In mid-March, Hubail was treated for several days for respiratory problems and chest pains in Salmaniya prison hospital. After his conviction, he was transferred to Jaw prison, where he has not received appropriate medical treatment. On 11 August, his family launched a campaign, #SaveHussain, to demand access to proper care for Hubail, and released a video.
- Ahmed Humeidan, 26, an internationally renowned photographer held since 29 December 2012, was sentenced to ten years in prison on 26 March for allegedly attacking a police station in Sitra on 8 April 2012. A court is due to rule on his appeal on 25 August. He told his family and his lawyer he was subjected to psychological torture and death threats following his arrest. His lawyer has repeatedly requested an independent investigation into these claims. He has also asked the prison authorities to let his client be examined by a doctor. Humeidan was awarded the Washington-based National Press Club’s press freedom prize on 30 July.
4 online activists
Takrooz, arrested on 17 June 2014
Ali Al-Mearaj, arrested on 6 January 2014 and sentenced to 30 months in prison on 8 April 2014
Jassim Al-Nuaimi, arrested on 31 July 2013 and sentenced to five years in prison on 28 April 2014
Abdeljalil Al-Singace, arrested in March 2011 and sentenced to life imprisonment on 4 September 2012
- The blogger Takrooz was arrested at Manama airport on his return to Bahrain on 17 June on charges of “inciting hatred against the regime” and “using expressions that incite sectarianism” on Twitter, Instagram and YouTube. The detained blogger, who has not been named, denied being the owner or user of the offending Twitter account but acknowledged being the owner of the email address to which it was registered. His detention was extended for another 45 days on 31 July.

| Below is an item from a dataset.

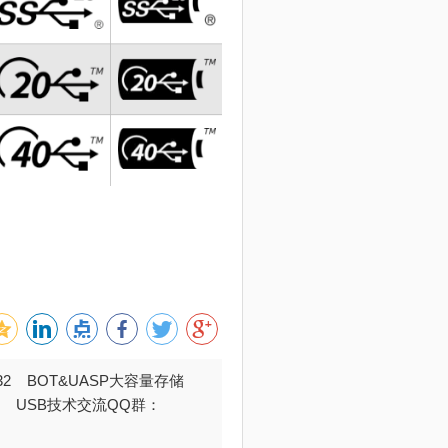
032 BOT&UASP大容量存储
376 USB技术交流QQ群：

- Blogger Ali Al-Mearaj, 36, was arrested on 6 January 2014 and was sentenced to 30 months in prison on 8 April on charges of “misusing information technology” and insulting the king. A court was supposed to have heard his appeal on 5 May but the hearing was postponed and has been postponed again three more times (on 13 May, 14 June and 10 July). It is now set for 3 September.
- Masked plainclothesmen arrested cyber-activist Jassim Al-Nuaimiat his home on 31 July 2013 on charges of inciting anti-government hatred and calling for illegal demonstrations in messages posted on social media. He was transferred to Dry Dock prison on 3 August 2013 and then taken before a prosecutor. He said he was tortured and forced to sign a confession. During a hearing on 27 January 2014, Nuaimi testified that he was not in Bahrain when the offending messages were posted and that he had sold his computer before they were posted, so he could not have been responsible. He wassentenced to five years in prison on 28 April. A court began hearing his appeal on 22 June. A second hearing was held on 20 August and a third has been set for 21 September.
- Detained since March 2011, Abduljalil Al-Singace, a blogger and member of the Al-Haq Movement’s human rights bureau, was sentenced to life imprisonment by a military court in June 2011. He was one of 21 opposition leaders and activists convicted of membership of terrorist organizations and trying to overthrow the government. A high court of appeal upheld his sentence on 4 September 2012. The appeal that he and 12 other human rights activists submitted to the Court of Cassation was rejected on 7 January 2013.